Stored data entries:

----------

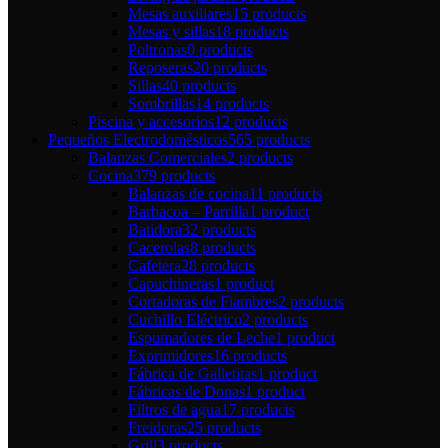
Mesas auxiliares
15 products
Mesas y sillas
18 products
Poltronas
0 products
Reposeras
20 products
Sillas
40 products
Sombrillas
14 products
Piscina y accesorios
12 products
Pequeños Electrodomésticos
565 products
Balanzas Comerciales
2 products
Cocina
379 products
Balanzas de cocina
11 products
Barbacoa – Parrilla
1 product
Batidora
32 products
Cacerolas
8 products
Cafetera
28 products
Capuchineras
1 product
Cortadoras de Fiambres
2 products
Cuchillo Eléctrico
2 products
Espumadores de Leche
1 product
Exprimidores
16 products
Fábrica de Galletitas
1 product
Fábricas de Donas
1 product
Filtros de agua
17 products
Freidoras
25 products
Grill
3 products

----------

§ **Exercise aim**
Word-for-word output of every record is needed, with images omitted.

§ **Task response**
Mesas auxiliares
15 products
Mesas y sillas
18 products
Poltronas
0 products
Reposeras
20 products
Sillas
40 products
Sombrillas
14 products
Piscina y accesorios
12 products
Pequeños Electrodomésticos
565 products
Balanzas Comerciales
2 products
Cocina
379 products
Balanzas de cocina
11 products
Barbacoa – Parrilla
1 product
Batidora
32 products
Cacerolas
8 products
Cafetera
28 products
Capuchineras
1 product
Cortadoras de Fiambres
2 products
Cuchillo Eléctrico
2 products
Espumadores de Leche
1 product
Exprimidores
16 products
Fábrica de Galletitas
1 product
Fábricas de Donas
1 product
Filtros de agua
17 products
Freidoras
25 products
Grill
3 products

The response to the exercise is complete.